Yale School of Art Exhibits Artists at Work in Real Time
Visitors to an upcoming demonstration/exhibit at the Yale School of Art, 1156 Chapel Street, will be able to observe the creative process unfolding as a group of artists figure out how to “make do” with a material of their choice, and then later see the artists’ achievements on display.
The demonstration/exhibition, titled “Making Do,” explores the creative process as much as it spotlights the object that has been made. The five young artists participating in the show will be limited to working with materials they have chosen beforehand. The artists can be observed this week, October 15–22, in the act of creation when visitors will also be able to ask questions about the process. The artists’ creations (sometimes a type of performance) will then be on display October 24–November 7.
The exhibition is curated by Robert Storr, dean of the School of Art, and Samuel Messer, associate dean. Storr, a leading curator and critic as well as an artist, sees the exhibition as exemplifying “neither a return to the purist traditional concept of ‘truth to materials’ nor to the purist modernist one of ‘less is more.’” What each artist produces in this exhibition, says the dean, “can be an art of ‘muchness’ or an ‘ultra povera art of extreme spareness; it can be lasting or totally ephemeral. In essence, though, it consists of anything the artist chooses to do while making do with a given material of his or her choice.”
Featured in “Making Do” are conceptual artist Matt Johnson, video-performance
artist Traci Tulliius, sculptor Kate Costello, photographer Demetrius Oliver and graphic artist Jorg Lehni.
Johnson describes his work as “the assemblage and manipulation of raw material … generally reclaimed from the urban/industrial environment” and in many respects bearing testimony to its “previous lives.”
Tullius makes semi-autobiographical videos reflecting her self-described “ongoing fascination with the absurd, the banal and the intensely personal.”
Costello is a widely exhibited artist who specializes in three-dimensional portraits (busts).
Oliver’s photographs have been exhibited in solo shows at the Contemporary Arts Museum in Houston, Atlanta Contemporary, P.S. 1 MoMA and Inman Gallery, as well as in group exhibitions at the Studio Museum in Harlem and Zacheta National Gallery of Art in Poland.

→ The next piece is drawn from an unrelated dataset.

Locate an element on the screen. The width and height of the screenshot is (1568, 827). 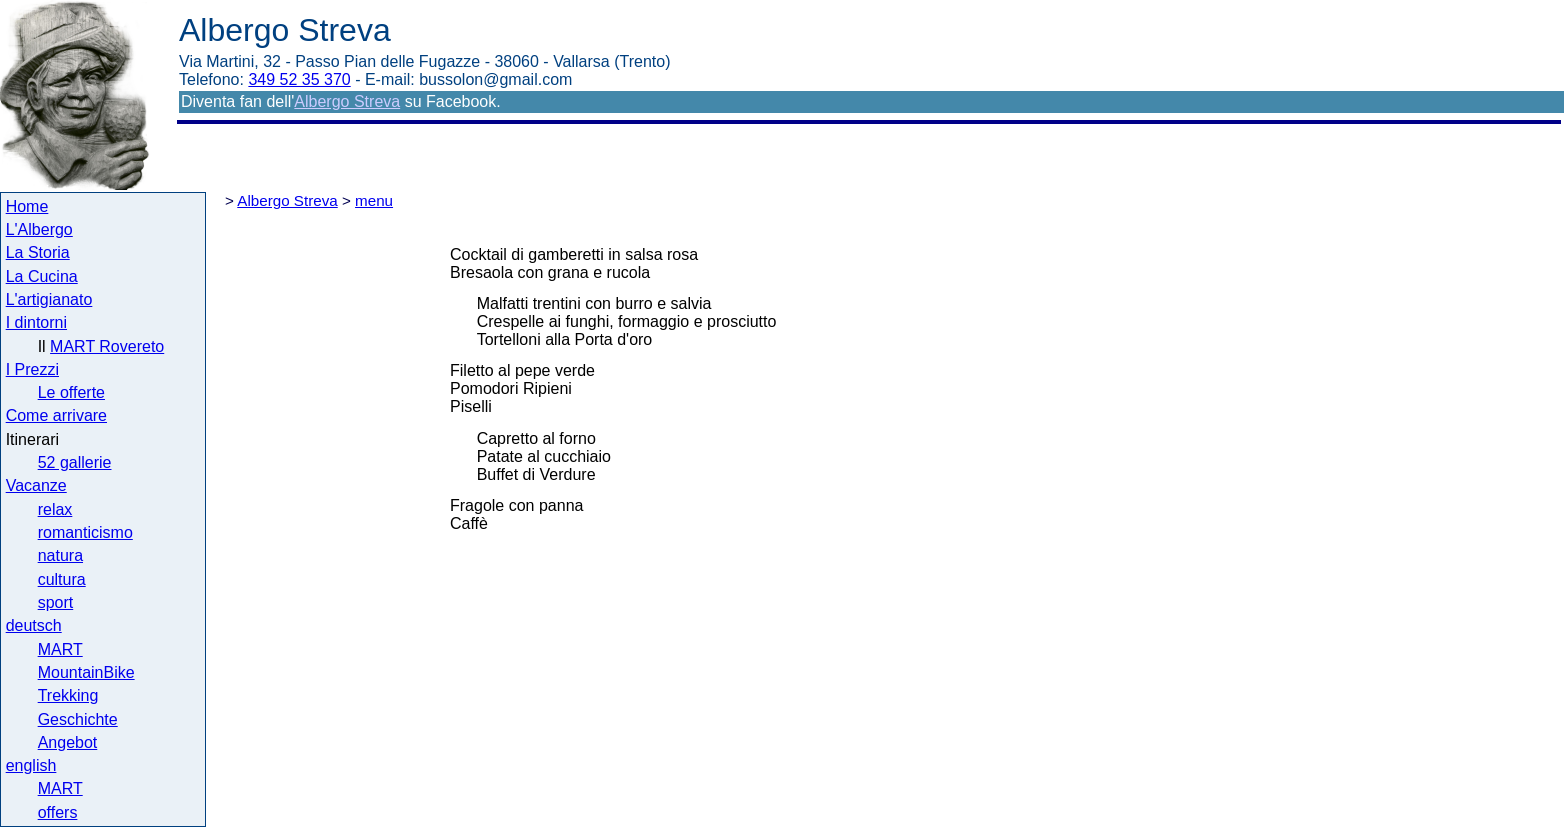 Le offerte is located at coordinates (71, 392).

Lehni, a native of Lucerne, Switzerland, is an independent designer and engineer who explores the way people interact with technology in the software/art he creates. He collaborated with the engineer Uli Franke to create Hektor, a “Spray-paint Output Device” for laptop computers.
Johnson, Costello and Lehni can be visited as they work in studios in the School of Art’s Green Hall, 1156 Chapel St. Tullius will make videos at various sites in New Haven, and Oliver can be observed taking pictures of himself at the Duncan Hotel, 1151 Chapel St. in New Haven. The artists can be observed in the process of creation on weekdays between October 15 and October 22, 10 a.m.–6 p.m.
Their works will be on display weekdays between October 24 and November 7 in Green Hall, 10 a.m.–6 p.m.